◆ **WHAT IS EXPECTED**: From the entries below, pull out each line where "arrow" appears.

◆ **ENTRIES PROVIDED**:
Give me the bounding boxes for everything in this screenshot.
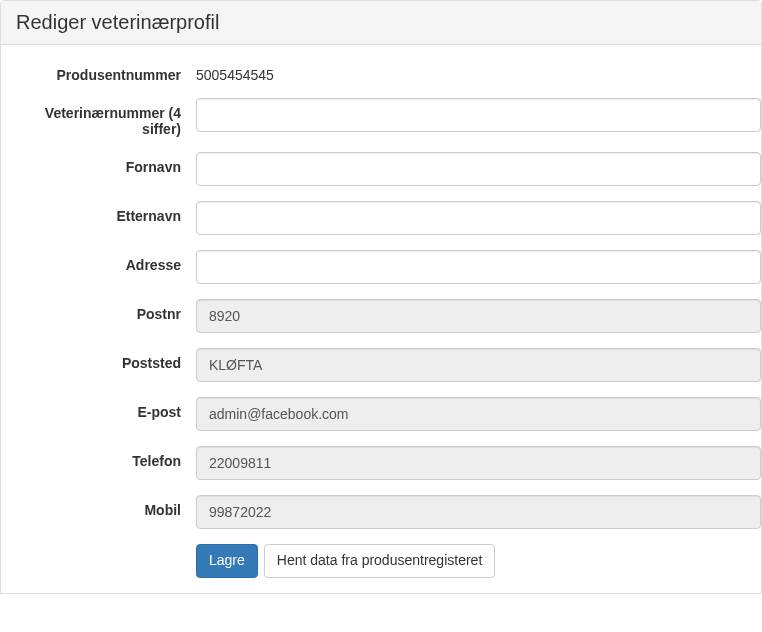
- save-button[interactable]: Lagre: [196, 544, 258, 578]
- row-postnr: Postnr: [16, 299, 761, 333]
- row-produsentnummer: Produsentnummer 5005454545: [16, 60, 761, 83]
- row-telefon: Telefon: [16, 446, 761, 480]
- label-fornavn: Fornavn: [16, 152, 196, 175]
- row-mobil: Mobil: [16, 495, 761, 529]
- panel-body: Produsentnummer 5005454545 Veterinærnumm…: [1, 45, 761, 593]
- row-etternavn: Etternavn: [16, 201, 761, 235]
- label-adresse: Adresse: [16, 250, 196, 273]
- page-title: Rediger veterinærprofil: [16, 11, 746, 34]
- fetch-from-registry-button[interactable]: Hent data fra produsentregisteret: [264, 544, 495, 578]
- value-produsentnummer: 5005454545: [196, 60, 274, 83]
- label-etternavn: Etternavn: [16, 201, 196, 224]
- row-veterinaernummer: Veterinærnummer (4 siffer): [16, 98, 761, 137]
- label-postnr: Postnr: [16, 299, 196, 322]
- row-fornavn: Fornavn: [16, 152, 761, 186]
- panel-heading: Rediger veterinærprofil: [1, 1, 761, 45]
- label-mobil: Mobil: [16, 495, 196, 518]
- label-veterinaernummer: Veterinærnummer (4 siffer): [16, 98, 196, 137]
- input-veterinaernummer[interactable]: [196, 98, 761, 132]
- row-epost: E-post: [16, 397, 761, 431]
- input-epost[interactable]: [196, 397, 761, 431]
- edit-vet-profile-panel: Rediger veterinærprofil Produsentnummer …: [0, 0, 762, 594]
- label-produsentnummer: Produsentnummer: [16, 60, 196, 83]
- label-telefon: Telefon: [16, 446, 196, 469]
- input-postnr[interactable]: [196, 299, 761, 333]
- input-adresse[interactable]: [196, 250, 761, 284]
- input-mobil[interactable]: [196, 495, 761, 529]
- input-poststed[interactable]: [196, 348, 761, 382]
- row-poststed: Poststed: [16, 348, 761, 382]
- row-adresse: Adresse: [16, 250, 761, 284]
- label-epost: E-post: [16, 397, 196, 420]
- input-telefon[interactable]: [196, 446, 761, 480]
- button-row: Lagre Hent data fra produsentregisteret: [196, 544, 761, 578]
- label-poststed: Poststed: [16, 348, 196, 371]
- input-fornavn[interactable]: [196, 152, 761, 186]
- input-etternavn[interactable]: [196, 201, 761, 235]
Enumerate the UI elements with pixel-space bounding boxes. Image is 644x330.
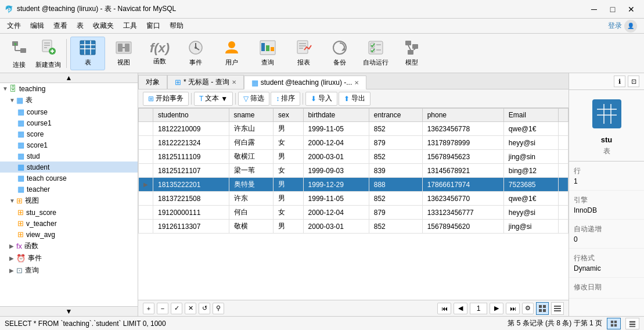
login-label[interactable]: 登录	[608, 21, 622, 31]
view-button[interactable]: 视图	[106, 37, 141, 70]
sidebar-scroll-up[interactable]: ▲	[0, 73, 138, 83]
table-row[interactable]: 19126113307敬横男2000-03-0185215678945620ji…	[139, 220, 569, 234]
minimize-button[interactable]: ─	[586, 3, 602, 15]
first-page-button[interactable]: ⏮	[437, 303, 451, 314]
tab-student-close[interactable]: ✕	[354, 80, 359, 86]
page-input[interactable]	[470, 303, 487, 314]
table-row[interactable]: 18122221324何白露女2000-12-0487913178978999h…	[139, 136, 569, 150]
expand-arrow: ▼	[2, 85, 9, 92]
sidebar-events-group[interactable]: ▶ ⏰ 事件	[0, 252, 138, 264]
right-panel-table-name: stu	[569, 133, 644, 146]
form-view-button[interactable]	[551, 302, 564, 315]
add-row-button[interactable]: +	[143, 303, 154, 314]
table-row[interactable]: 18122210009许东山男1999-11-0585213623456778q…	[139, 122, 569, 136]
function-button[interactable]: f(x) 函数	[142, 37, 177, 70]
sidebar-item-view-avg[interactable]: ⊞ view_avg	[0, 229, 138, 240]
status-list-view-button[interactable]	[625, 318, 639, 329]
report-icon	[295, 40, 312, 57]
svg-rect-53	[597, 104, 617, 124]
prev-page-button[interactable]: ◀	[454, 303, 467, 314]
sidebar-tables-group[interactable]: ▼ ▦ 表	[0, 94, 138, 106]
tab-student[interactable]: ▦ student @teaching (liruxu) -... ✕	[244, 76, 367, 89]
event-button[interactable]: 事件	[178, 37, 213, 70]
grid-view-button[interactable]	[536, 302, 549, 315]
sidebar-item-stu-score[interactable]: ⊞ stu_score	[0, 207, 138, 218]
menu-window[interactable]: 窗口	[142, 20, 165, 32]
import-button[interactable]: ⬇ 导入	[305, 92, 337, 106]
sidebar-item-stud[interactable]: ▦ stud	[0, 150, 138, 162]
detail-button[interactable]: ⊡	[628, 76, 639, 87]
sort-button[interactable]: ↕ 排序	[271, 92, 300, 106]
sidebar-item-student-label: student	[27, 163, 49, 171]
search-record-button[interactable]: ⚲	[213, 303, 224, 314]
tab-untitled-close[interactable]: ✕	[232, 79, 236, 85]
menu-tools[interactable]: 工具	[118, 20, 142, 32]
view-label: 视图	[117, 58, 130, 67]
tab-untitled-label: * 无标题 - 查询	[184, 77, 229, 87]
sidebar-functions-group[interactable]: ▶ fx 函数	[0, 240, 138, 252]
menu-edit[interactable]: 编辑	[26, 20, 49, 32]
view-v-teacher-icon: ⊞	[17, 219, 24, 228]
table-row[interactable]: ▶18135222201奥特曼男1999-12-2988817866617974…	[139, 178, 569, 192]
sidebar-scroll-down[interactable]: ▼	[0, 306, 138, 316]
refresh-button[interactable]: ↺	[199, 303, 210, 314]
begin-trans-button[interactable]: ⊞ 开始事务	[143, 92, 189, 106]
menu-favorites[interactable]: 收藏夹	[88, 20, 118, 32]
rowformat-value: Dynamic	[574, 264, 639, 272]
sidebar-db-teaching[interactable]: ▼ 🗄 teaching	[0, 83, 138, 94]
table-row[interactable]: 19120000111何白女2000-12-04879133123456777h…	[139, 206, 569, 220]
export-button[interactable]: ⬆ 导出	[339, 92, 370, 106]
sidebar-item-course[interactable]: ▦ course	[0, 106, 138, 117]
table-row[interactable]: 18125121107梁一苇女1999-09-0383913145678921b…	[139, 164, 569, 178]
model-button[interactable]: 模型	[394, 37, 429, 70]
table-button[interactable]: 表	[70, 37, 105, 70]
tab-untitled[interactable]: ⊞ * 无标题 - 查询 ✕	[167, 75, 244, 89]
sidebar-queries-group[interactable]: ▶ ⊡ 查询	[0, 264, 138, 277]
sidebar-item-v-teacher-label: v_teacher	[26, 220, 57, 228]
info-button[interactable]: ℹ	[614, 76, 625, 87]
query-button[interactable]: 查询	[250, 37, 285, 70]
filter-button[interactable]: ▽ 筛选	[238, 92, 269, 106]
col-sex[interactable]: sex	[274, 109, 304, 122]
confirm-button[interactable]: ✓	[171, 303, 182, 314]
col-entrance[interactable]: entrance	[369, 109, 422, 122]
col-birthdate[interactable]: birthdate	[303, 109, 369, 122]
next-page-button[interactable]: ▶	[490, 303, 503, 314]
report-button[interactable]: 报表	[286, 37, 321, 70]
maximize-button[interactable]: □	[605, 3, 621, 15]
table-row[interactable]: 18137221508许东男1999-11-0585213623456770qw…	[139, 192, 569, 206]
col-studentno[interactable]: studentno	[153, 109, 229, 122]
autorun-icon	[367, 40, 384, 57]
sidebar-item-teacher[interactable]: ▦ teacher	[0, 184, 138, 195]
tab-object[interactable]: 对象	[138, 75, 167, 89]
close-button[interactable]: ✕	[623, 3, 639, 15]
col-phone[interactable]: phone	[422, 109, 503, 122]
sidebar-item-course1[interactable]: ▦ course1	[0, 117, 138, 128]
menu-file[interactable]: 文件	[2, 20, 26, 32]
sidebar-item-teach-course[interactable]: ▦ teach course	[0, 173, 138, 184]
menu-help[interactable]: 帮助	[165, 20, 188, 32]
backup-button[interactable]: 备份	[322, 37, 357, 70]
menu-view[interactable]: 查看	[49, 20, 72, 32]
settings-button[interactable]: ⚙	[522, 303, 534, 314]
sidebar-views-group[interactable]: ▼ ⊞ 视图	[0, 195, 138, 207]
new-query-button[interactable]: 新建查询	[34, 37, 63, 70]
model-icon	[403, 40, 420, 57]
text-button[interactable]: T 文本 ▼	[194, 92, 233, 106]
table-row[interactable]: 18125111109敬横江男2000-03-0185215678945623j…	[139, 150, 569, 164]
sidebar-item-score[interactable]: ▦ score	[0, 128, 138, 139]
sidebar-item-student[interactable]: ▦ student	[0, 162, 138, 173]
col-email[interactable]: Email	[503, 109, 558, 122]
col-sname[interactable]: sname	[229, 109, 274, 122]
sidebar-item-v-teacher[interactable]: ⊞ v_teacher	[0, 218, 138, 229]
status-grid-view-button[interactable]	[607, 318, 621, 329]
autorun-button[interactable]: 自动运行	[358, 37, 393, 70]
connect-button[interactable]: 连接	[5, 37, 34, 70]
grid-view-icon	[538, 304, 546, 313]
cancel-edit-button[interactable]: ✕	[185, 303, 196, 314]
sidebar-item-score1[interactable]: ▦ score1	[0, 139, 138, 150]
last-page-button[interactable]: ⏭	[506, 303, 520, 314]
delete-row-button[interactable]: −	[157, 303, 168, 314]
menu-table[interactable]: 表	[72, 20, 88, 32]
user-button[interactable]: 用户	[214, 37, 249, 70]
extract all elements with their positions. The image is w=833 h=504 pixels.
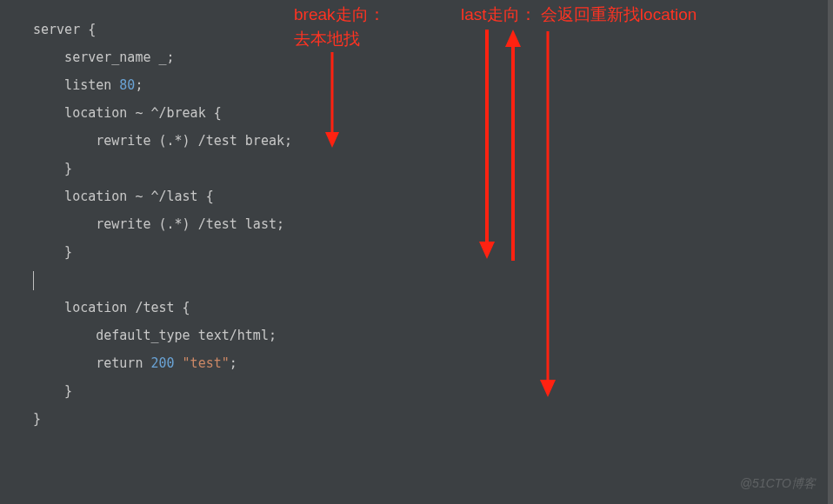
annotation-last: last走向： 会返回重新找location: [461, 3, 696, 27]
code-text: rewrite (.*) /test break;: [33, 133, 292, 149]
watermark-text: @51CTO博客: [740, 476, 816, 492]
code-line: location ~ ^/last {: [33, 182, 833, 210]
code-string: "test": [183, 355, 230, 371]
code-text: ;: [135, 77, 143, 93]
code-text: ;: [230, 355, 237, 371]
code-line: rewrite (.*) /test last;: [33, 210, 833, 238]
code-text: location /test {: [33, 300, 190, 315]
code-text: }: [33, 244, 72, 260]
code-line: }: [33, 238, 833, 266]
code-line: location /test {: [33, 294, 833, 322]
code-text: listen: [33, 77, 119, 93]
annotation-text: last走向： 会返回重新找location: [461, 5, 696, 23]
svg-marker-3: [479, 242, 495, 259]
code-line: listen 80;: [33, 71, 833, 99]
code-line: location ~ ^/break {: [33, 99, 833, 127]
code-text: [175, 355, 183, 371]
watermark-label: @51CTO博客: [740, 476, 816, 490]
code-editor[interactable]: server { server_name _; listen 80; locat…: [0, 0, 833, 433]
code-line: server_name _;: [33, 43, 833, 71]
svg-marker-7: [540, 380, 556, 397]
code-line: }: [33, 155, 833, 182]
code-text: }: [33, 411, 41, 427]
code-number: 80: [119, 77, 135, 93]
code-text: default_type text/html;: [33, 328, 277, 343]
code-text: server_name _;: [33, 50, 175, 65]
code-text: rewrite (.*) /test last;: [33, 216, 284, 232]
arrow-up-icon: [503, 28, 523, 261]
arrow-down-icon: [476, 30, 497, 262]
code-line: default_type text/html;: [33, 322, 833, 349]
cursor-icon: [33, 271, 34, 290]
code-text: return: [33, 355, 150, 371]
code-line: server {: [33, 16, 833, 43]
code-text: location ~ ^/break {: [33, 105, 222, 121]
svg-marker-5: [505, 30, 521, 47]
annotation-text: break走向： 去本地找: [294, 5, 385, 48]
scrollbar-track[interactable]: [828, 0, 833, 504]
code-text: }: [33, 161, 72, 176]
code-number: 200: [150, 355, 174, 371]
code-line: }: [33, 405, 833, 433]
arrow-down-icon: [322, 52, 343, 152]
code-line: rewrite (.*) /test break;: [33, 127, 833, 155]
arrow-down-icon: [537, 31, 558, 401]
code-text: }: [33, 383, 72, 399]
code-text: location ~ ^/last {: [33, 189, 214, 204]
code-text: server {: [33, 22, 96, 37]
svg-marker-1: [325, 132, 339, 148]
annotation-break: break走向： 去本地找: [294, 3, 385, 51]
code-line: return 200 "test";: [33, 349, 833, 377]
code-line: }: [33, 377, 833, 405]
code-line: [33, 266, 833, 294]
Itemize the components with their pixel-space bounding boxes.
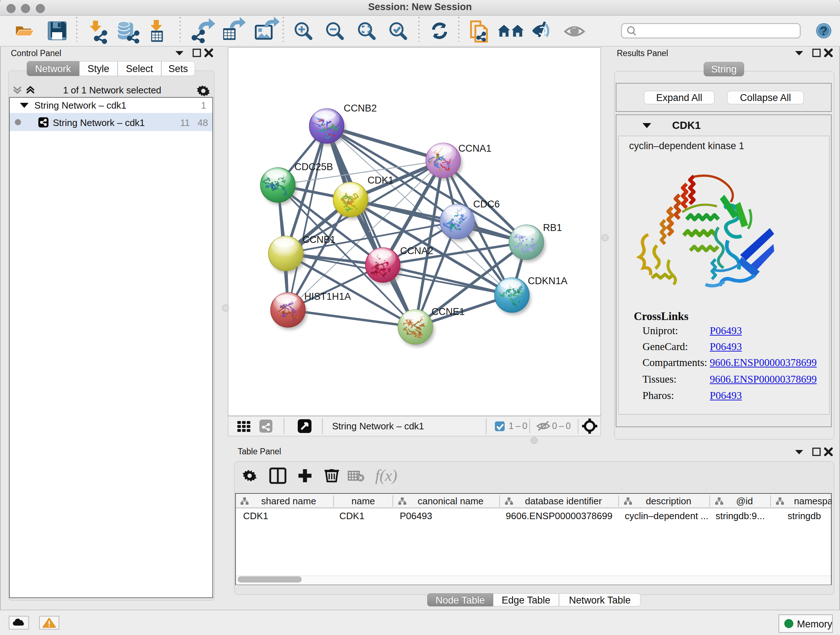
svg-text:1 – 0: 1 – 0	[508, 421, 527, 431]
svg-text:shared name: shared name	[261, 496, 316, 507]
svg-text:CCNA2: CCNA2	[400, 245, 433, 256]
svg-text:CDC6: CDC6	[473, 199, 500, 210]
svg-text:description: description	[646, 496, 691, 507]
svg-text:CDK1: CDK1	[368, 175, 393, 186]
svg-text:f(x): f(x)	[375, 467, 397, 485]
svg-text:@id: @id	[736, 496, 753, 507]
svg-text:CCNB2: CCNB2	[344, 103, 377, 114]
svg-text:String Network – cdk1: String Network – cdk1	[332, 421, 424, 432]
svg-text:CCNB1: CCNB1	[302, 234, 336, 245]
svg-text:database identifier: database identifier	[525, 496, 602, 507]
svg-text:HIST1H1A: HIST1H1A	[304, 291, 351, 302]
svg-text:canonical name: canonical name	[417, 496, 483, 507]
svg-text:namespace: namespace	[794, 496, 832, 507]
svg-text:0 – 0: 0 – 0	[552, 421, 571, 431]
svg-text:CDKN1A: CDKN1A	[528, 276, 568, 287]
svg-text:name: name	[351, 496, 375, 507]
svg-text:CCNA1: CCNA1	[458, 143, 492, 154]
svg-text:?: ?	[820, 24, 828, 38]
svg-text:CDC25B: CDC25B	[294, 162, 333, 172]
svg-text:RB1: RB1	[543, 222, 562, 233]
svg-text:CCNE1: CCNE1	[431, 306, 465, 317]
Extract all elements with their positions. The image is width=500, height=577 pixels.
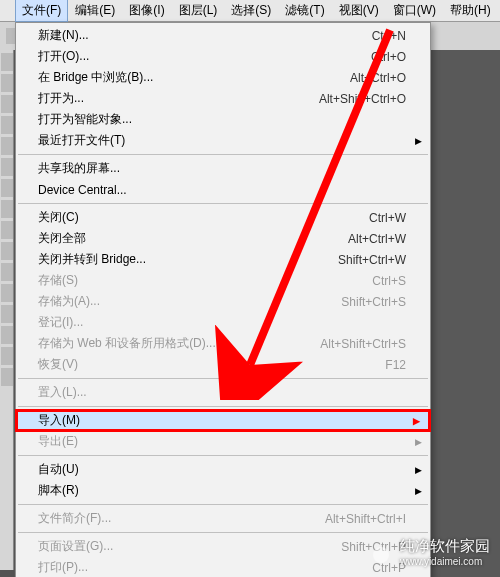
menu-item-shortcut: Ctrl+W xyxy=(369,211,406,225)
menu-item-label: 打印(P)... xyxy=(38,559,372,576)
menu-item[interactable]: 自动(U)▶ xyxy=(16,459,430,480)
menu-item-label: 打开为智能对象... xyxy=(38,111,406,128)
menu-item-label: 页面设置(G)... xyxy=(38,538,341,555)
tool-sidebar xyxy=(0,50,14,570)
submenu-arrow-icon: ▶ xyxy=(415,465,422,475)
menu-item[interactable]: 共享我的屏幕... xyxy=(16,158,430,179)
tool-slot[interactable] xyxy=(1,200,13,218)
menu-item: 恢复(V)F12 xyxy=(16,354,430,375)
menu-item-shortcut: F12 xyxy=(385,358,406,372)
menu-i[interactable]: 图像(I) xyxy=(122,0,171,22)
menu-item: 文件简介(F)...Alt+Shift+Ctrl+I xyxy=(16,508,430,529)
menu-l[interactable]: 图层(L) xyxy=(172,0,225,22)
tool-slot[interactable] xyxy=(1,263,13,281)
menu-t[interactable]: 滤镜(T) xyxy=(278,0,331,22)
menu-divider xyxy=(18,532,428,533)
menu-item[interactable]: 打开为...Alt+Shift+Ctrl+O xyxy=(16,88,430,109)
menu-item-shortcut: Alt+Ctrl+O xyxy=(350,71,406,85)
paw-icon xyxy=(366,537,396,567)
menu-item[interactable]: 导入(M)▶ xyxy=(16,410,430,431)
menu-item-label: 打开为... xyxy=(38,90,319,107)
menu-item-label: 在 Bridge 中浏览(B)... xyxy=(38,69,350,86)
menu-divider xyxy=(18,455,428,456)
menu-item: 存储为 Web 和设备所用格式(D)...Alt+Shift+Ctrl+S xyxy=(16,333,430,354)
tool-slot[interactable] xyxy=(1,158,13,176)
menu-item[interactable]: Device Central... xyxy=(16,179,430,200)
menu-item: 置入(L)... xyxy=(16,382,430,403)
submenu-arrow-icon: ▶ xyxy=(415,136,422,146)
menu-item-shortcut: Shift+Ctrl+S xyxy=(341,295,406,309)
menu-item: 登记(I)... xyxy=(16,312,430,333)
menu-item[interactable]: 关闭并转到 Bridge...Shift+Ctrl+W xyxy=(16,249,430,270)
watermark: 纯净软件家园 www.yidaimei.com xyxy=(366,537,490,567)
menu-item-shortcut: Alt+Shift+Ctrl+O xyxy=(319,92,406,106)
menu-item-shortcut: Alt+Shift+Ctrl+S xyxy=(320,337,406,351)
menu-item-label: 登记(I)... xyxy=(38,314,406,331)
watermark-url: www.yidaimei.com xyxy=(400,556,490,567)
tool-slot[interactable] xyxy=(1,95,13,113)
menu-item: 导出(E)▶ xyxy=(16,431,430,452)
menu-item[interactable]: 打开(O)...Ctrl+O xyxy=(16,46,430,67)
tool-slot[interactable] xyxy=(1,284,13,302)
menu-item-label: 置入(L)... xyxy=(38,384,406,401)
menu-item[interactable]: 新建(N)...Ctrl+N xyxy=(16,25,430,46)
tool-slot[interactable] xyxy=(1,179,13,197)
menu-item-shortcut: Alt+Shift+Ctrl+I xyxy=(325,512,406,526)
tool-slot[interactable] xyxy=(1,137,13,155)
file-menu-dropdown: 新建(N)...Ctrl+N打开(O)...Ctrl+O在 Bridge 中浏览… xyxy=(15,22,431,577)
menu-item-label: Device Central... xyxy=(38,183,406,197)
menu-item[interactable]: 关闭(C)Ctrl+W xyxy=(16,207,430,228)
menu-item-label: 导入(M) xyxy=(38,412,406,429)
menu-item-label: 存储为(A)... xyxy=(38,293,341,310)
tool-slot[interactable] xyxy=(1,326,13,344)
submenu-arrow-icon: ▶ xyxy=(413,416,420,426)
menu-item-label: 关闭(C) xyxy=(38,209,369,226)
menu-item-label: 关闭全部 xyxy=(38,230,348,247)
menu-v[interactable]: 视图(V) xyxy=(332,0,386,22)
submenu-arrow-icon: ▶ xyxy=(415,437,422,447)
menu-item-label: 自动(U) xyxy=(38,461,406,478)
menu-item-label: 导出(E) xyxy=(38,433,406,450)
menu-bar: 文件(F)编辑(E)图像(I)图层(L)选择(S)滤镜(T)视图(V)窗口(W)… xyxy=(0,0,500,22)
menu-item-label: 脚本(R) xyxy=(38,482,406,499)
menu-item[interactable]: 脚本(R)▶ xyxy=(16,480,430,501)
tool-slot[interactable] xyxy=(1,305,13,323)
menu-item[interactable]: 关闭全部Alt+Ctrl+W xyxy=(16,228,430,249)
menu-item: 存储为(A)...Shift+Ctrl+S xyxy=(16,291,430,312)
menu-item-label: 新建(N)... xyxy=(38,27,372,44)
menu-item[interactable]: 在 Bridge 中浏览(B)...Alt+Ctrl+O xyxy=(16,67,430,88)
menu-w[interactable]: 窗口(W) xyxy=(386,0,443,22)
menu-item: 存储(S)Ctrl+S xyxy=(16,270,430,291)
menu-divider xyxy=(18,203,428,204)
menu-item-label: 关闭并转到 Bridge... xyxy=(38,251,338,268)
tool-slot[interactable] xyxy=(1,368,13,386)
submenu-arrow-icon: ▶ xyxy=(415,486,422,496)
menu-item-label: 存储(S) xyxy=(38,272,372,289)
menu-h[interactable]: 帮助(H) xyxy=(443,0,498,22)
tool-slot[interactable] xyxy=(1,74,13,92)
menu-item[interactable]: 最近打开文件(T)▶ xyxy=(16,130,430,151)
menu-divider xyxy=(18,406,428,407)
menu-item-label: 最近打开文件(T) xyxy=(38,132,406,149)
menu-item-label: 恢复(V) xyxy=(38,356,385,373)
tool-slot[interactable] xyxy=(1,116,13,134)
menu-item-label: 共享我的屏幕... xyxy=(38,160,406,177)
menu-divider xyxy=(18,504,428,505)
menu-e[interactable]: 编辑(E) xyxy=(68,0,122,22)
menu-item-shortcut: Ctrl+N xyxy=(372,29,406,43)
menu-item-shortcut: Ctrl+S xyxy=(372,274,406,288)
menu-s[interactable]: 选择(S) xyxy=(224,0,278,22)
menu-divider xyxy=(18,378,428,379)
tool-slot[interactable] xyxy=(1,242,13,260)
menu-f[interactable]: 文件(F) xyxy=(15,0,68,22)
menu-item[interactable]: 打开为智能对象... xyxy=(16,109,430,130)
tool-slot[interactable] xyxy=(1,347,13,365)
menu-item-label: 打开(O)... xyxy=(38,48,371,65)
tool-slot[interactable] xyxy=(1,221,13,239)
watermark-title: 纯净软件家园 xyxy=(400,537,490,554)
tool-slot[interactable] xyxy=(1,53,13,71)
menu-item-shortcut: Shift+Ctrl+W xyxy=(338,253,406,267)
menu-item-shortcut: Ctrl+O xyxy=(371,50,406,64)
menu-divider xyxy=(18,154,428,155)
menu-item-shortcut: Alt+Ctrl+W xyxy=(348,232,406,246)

◆ **RESULT BELOW**:
expand-arrow: ▼	[2, 85, 9, 92]
arrow-up-icon: [503, 28, 523, 261]
arrow-down-icon: [476, 30, 497, 262]
arrow-down-icon: [322, 52, 343, 152]
arrow-down-icon: [537, 31, 558, 401]
submenu-arrow-icon: ▶ xyxy=(415,465,422,475)
submenu-arrow-icon: ▶ xyxy=(415,136,422,146)
submenu-arrow-icon: ▶ xyxy=(413,416,420,426)
submenu-arrow-icon: ▶ xyxy=(415,437,422,447)
submenu-arrow-icon: ▶ xyxy=(415,486,422,496)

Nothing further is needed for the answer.